Explore the elusive nature of the human voice at a major exhibition at the Powerhouse Museum, Sydney, on now until 28 January 2018.
Blending science, technology, art and performance, This is a Voice explores how the unique grain of our voice locates us socially, geographically and psychologically and how the voice is utterly flexible and can be altered with treatment and training.
Designed as an acoustic journey, the exhibition invites you to delve inside vocal tracts, restless minds and speech devices to discover how meaning and emotions are conveyed through the patterns of rhythm, stress and intonation.
The exhibition presents works by Australian and international artists, including London-based artist Anna Barham, whose inclusion in the exhibition and engagement in public programs is supported by the British Council.
Anna's video work Liquid Consonant, presents a digitally animated head ‘speaking’ sounds. As it rotates, the sensually modelled lips give way to a cold synthetic cavity where tongue and teeth form Greek words containing the rolled ‘r’ sound of the letter ‘rho’ prominent in Greek words describing motion, such as current, flow and whirling. Blocks of sound issue in place of words, questioning the possibility of a correspondence between sounds made by the fleshy apparatus of the mouth and their meaning.
We have also supported the production of digital materials surrounding This is a Voice, with four online interviews with UK-based artists and scientists included as part of the exhibition. The videos explore the voice from different perspectives, from how we use laughter to bond and play with others to laughter as a sculptural material that can be stretched and manipulated like clay. You can watch the range of videos at the bottom of this page.
This is a Voice is a Wellcome Collection exhibition produced in collaboration with the Museum of Applied Arts and Sciences (MAAS).

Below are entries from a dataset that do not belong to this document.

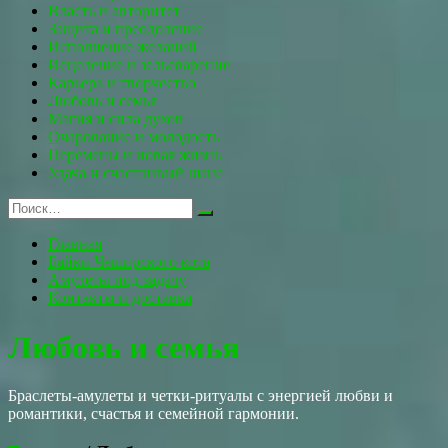
Власть и авторитет
Защита и преодоление
Исполнение желаний
Исцеление и зельеварение
Карьера и творчество
Любовь и семья
Магия и сила духов
Очарование и молодость
Перемены и новая жизнь
Удача и счастливый шанс
Главная
Байки Чеширского кота
Амулеты под задачу
Контакты и доставка
Любовь и семья
Браслеты-амулеты и четки-ритуалы с энергией любви и
романтики, счастья и семейной гармонии.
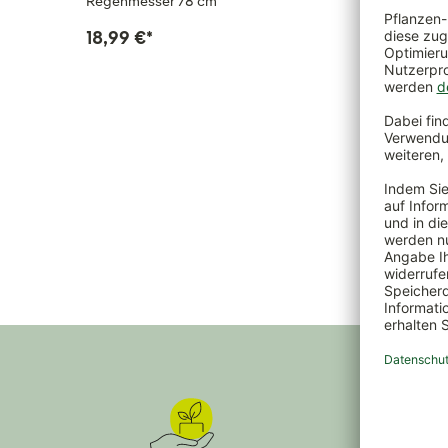
Regenmesser 78 cm
Regenme
18,99 €
*
34,99 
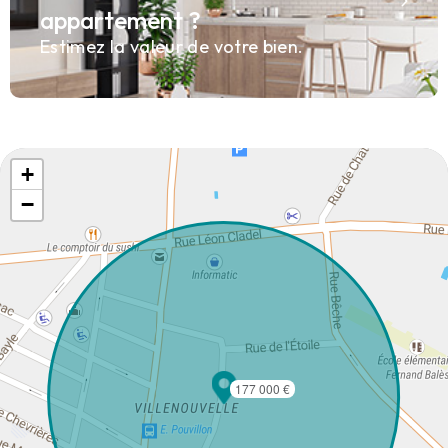
appartement ?
Estimez la valeur de votre bien.
+
−
177 000 €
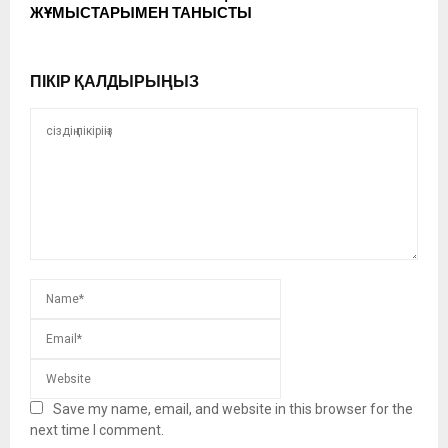
ЖҰМЫСТАРЫМЕН ТАНЫСТЫ
ПІКІР ҚАЛДЫРЫҢЫЗ
Save my name, email, and website in this browser for the
next time I comment.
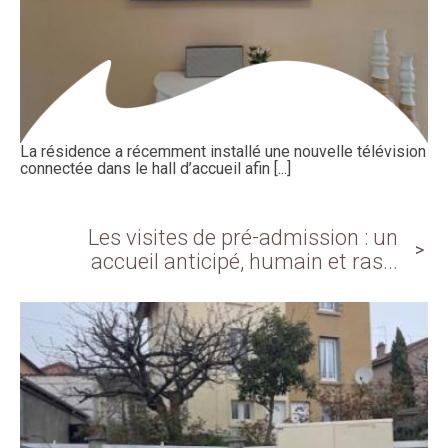
La résidence a récemment installé une nouvelle télévision
connectée dans le hall d’accueil afin [...]
Les visites de pré-admission : un
accueil anticipé, humain et ras...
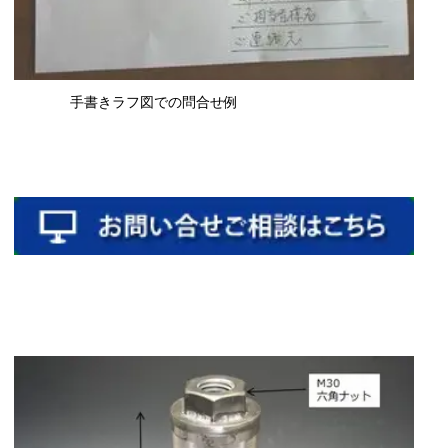
手書きラフ図での問合せ例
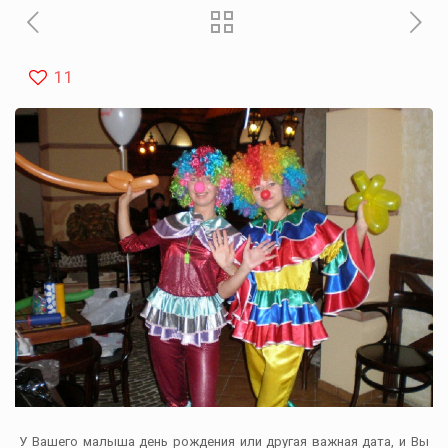
11
У Вашего малыша день рождения или другая важная дата, и Вы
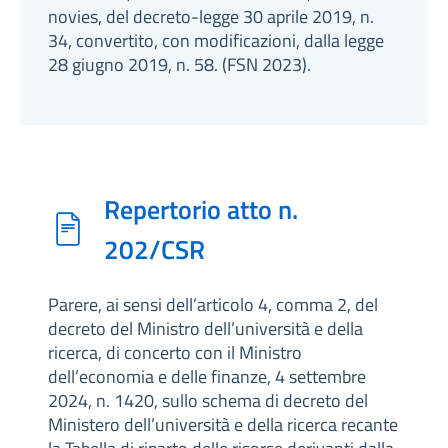
novies, del decreto-legge 30 aprile 2019, n.
34, convertito, con modificazioni, dalla legge
28 giugno 2019, n. 58. (FSN 2023).
Repertorio atto n.
202/CSR
Parere, ai sensi dell’articolo 4, comma 2, del
decreto del Ministro dell’università e della
ricerca, di concerto con il Ministro
dell’economia e delle finanze, 4 settembre
2024, n. 1420, sullo schema di decreto del
Ministero dell’università e della ricerca recante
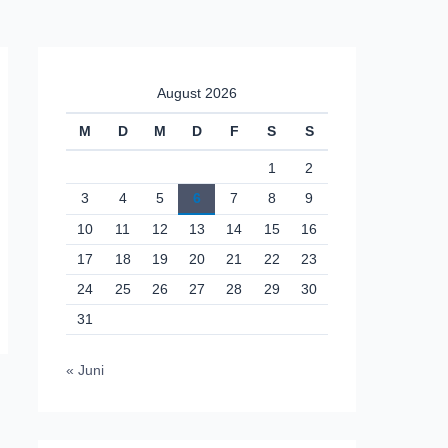
August 2026
M
D
M
D
F
S
S
1
2
3
4
5
6
7
8
9
10
11
12
13
14
15
16
17
18
19
20
21
22
23
24
25
26
27
28
29
30
31
« Juni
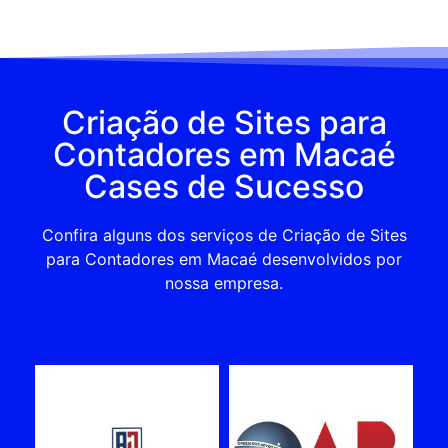
Criação de Sites para
Contadores em Macaé
Cases de Sucesso
Confira alguns dos serviços de Criação de Sites
para Contadores em Macaé desenvolvidos por
nossa empresa.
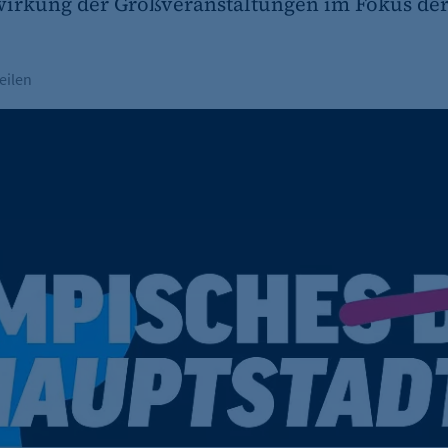
wirkung der Großveranstaltungen im Fokus der
eilen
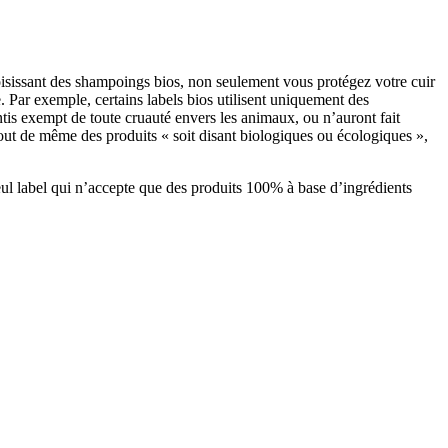
choisissant des shampoings bios, non seulement vous protégez votre cuir
 Par exemple, certains labels bios utilisent uniquement des
tis exempt de toute cruauté envers les animaux, ou n’auront fait
 tout de même des produits « soit disant biologiques ou écologiques »,
seul label qui n’accepte que des produits 100% à base d’ingrédients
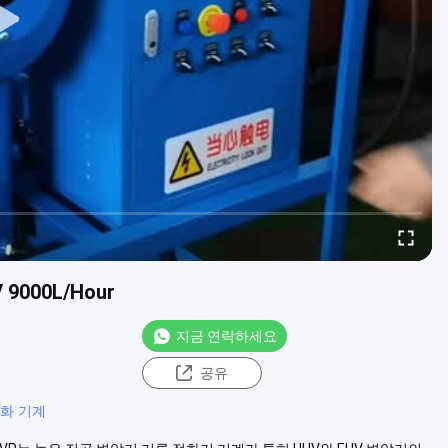
000L/Hour
지금 연락하세요
공유
화 기계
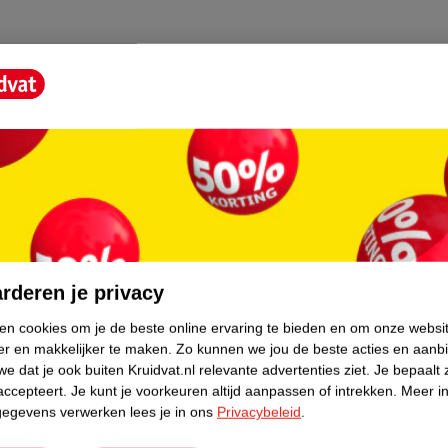
elijke, betrouwbare en makkelijke
grote duidelijke LCD-cijfers die
eet je binnen korte tijd de temperatuur en
core.
rderen je privacy
ken cookies om je de beste online ervaring te bieden en om onze websi
er en makkelijker te maken.
Zo kunnen we jou de beste acties en aanb
e dat je ook buiten Kruidvat.nl relevante advertenties ziet.
Je bepaalt 
accepteert.
Je kunt je voorkeuren altijd aanpassen of intrekken.
Meer in
meter uiteraard op vertrouwen. Onze
gegevens verwerken lees je in ons
Privacybeleid
.
peratuur die je afleest heeft nooit een
 Baby verwachten mag.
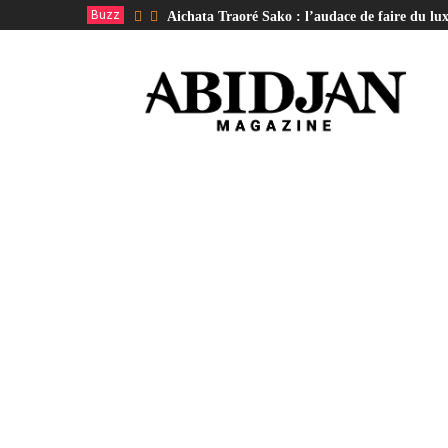
Buzz
Aichata Traoré Sako : l’audace de faire du lux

Wellcome Collection Curator Bárbara Rodríguez Muñoz says:
“The voice is one of our key identifying features; most of us use it daily and spontaneously, however its nature is far more abstract, uncanny even. It originates within us, both bodily and inside our minds, but voices can also seemingly come from nowhere, making it a deeply absorbing topic for vocalists, anthropologists, artists, scientists and philosophers alike. Focusing on non-linguistic and experimental uses of the voice, this highly performative exhibition is a quest to give form to this ambiguous creature and reveal the emotions that resonate within it.”